What’s the most effective way to explore our nearest stars

Project Starshot, an initiative sponsored by the Breakthrough Foundation, is intended to be humanity's first interstellar voyage. Credit: breakthroughinitiatives.org

It was 1903 that the Wright brothers made the first successful self-propelled flight.

Launching themselves to history, they set the foundations for transatlantic flights, supersonic flight and perhaps even the exploration of the Solar System.

Now we are on the precipice of travel among the stars but among the many ideas and theories, what is the ultimate and most effective way to explore our nearest stellar neighbours?

After all, there are 10,000 stars within a region of 110 light years from Earth so there are plenty to choose from.

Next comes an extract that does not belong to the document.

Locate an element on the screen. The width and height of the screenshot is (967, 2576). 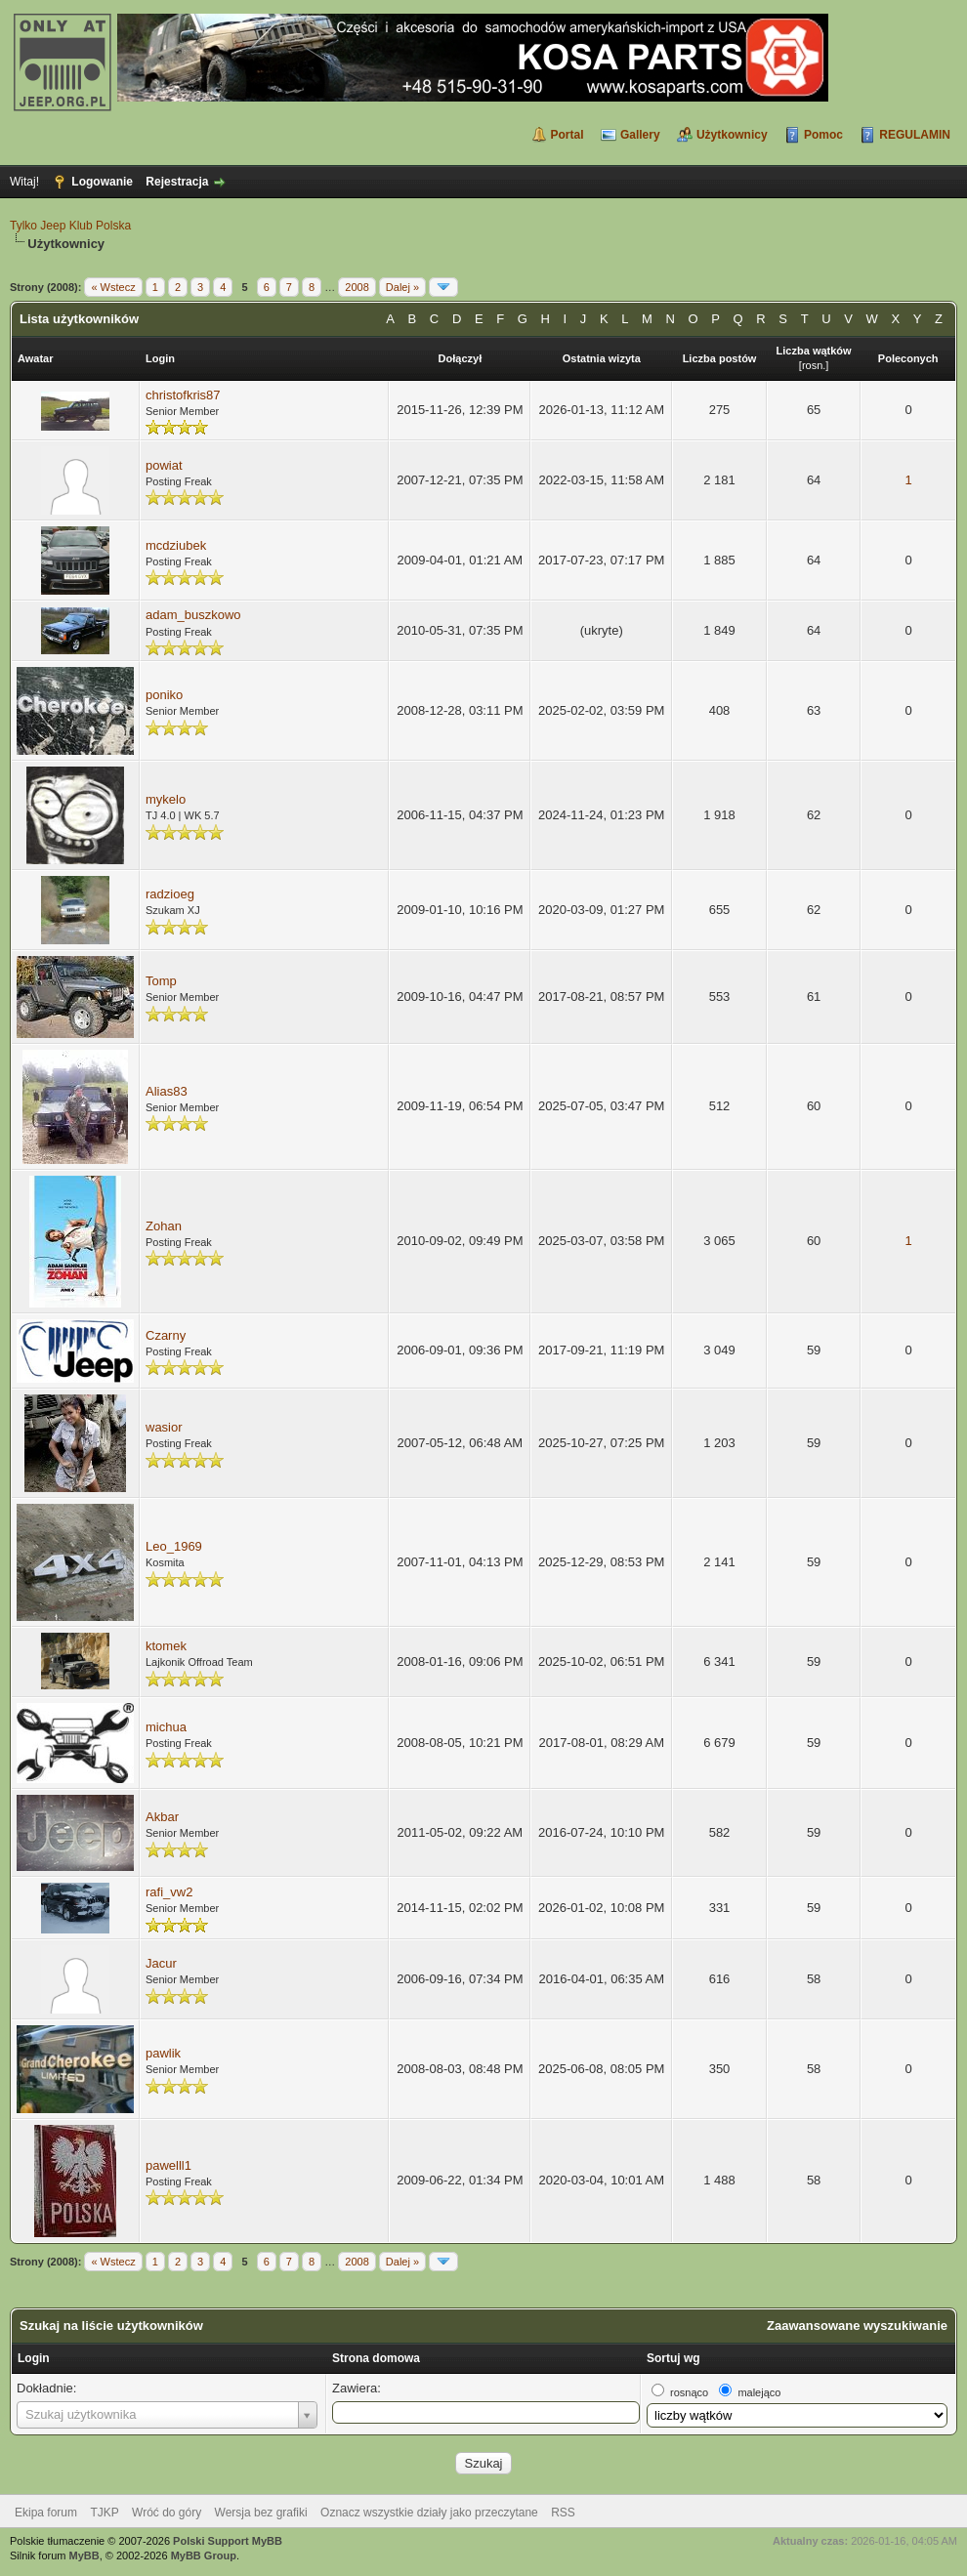
mcdziubek is located at coordinates (176, 545).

It’s not just the stars that entice us to explore beyond our Solar System. Ever since the first exoplanet discovery in 1992 we have been discovering more and more alien worlds around distant stars.

The tally has now reached over 5,500 confirmed exoplanets and they too demand our attention as we reach out among the stars.

There have been many ideas and technologies proposed over the past few years but to date, even Proxima Centauri (the nearest star system to our own) remains out of reach.

In his thesis recently published, lead author Johannes Lebert from the Technische Universität München (TUM) attempts to develop a strategy, based on existing interstellar probe concepts and knowledge of nearby star systems.

Lebert was driven by the exoplanet discoveries that continue at pace and the development and interest, both commercially and technically in interstellar probes.

Not only does he explore the technologies but he also looks at the returns too.

In the strategy developed in the thesis he looks at the two main objectives which are duration of the mission and the returns.

By returns he refers to the sum of all rewards provided by the stars explored during the mission and of course be largely scientific.

He considers a multi vehicle approach using several probes which do not return to Earth and are capable of exploring different stars thereby maximising the mission returns.

Finally he explores the routing of such a mission to ensure maximum mission returns. Succinctly he calls this his ‘Bi-objective multi- vehicle open routing problem with profits.’

The thesis concludes with several recommendation. First that the use of efficient routing around the stars, a more limited number of probes can be used, limiting reducing fuel costs.

This should be balanced by the mission returns which increase faster should more probes be used to explore the same number of stars simultaneously.

This does however increase mission costs due to increase fuel costs. Whichever strategy is used, small-scale remotely operated or autonomous craft are far more suited to the need.

Lebert goes on to explain that higher probe numbers also brings the benefit that probes can be tailored to suit the star systems they are destined to explore. Unlike a smaller number of probes that will have to cater for a greater range of systems.

There is a concept known as the ‘derived scaling law’ which articulates that higher probe numbers do inherit a risk of less efficient deployment.

It’s an interesting read that reminds us that, whilst we are developing the probes, and there are quite a number on the drawing board; Breakthrough Starshot, Interstellar Express, Interstellar Probe, Innovative Interstellar Explorer, Tau Mission to name a few, we do need to consider just how we plan, manage and deploy to maximise the scientific gain.